About this task:
Tally the lines below that contain the word "diamantmi". Only the total should be given.

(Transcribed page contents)
________

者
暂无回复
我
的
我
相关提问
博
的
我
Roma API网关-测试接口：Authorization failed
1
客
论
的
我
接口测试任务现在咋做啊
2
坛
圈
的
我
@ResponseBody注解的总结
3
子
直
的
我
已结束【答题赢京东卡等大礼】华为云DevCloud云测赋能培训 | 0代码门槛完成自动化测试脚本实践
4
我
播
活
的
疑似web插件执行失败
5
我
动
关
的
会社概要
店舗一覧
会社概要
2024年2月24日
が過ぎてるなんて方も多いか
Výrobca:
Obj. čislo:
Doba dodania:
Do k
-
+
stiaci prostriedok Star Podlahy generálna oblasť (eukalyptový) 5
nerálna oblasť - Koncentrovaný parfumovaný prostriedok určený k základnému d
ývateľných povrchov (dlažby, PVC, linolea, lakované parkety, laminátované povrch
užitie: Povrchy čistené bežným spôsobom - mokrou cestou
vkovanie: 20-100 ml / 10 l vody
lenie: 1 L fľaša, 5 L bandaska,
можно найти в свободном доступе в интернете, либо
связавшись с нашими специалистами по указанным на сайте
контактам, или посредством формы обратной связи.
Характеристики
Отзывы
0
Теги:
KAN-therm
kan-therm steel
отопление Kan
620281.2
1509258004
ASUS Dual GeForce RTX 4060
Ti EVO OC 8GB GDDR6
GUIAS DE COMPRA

________

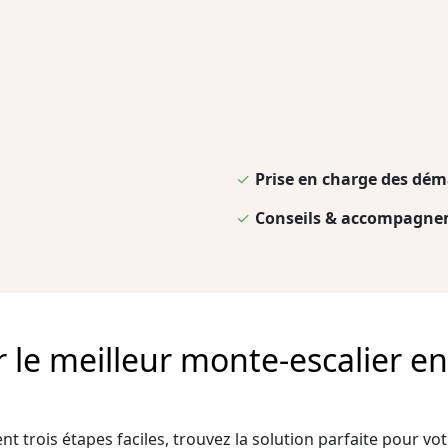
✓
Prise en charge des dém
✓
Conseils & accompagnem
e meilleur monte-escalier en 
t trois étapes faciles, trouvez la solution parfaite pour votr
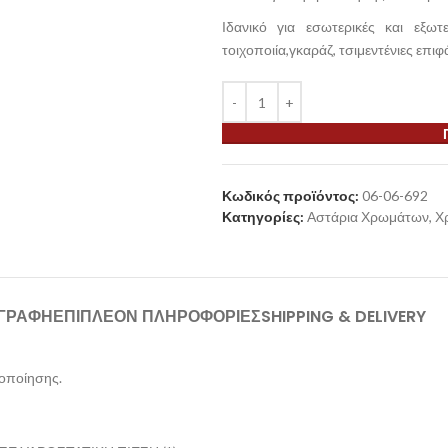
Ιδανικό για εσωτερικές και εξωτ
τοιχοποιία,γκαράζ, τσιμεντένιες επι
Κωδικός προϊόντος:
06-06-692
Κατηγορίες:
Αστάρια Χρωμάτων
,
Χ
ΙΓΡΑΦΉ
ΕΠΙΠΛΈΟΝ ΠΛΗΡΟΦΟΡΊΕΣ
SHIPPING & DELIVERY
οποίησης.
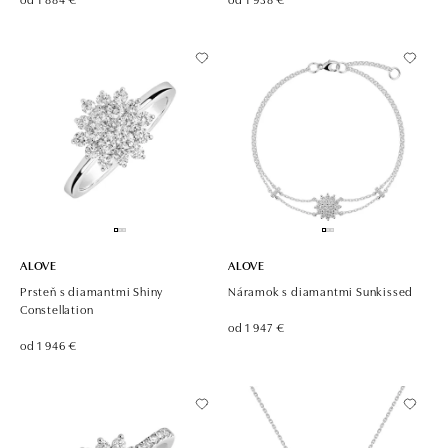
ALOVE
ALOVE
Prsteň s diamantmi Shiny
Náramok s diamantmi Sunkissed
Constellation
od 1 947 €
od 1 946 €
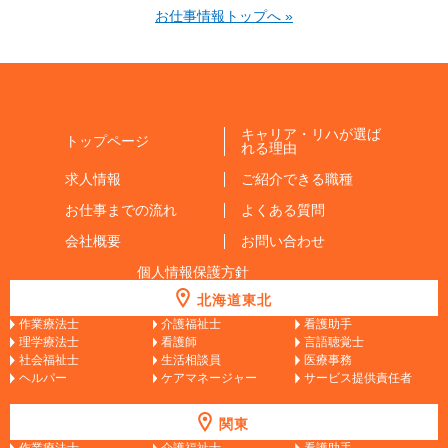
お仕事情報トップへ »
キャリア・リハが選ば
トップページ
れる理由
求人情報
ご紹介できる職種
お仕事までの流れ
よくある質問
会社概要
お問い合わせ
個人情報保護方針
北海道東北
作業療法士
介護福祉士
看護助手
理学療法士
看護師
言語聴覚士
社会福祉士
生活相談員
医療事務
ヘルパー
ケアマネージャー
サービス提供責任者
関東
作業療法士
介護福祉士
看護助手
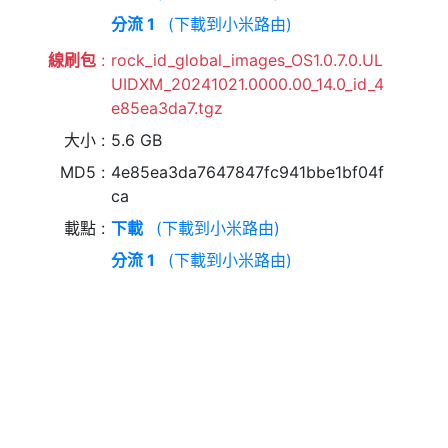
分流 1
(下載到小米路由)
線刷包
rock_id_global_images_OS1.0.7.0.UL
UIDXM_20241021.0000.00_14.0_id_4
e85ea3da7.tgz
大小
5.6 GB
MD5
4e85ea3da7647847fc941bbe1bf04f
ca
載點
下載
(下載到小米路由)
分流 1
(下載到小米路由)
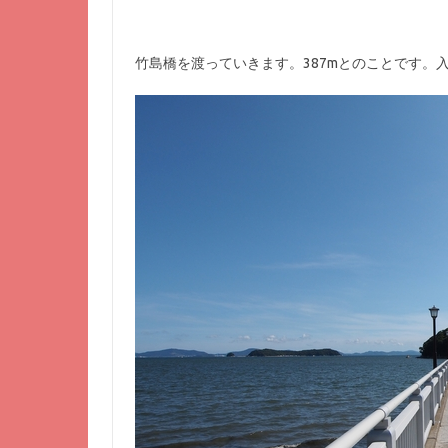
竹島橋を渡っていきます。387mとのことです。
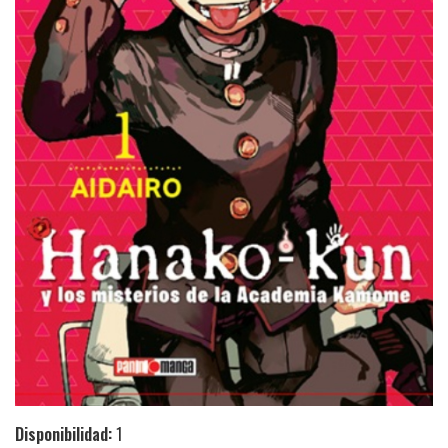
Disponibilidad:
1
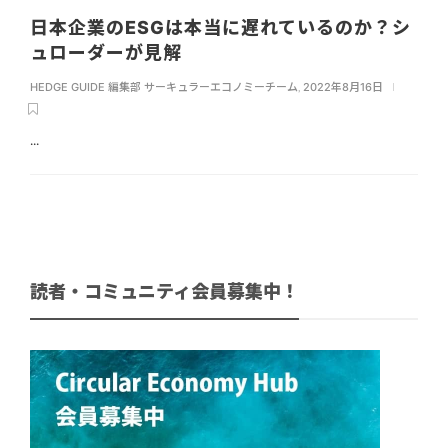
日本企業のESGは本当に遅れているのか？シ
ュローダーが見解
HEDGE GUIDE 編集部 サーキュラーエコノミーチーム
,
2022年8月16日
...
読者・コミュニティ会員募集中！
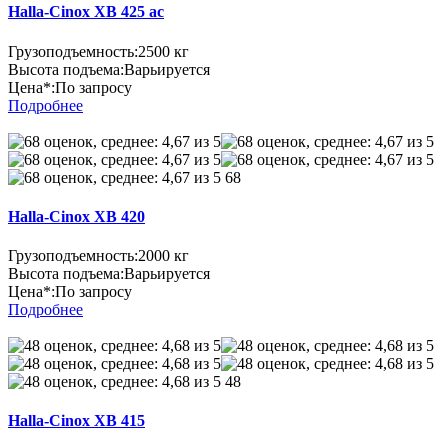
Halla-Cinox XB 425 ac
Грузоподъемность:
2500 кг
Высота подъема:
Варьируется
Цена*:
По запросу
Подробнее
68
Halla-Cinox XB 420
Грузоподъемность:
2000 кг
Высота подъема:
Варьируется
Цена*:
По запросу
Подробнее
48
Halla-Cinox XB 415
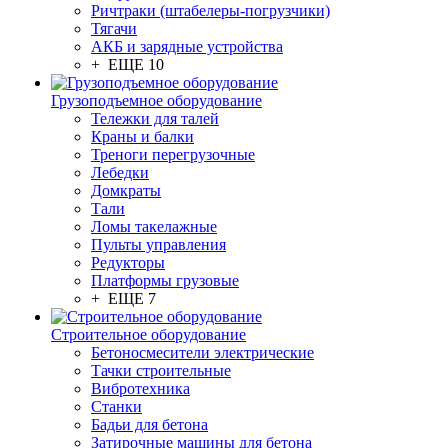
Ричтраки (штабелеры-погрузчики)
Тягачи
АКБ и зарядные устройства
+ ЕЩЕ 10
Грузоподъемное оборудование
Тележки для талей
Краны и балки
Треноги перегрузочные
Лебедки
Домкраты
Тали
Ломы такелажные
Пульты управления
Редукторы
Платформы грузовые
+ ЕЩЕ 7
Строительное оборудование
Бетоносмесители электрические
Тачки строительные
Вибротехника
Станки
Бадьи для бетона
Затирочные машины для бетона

________

Reply:
2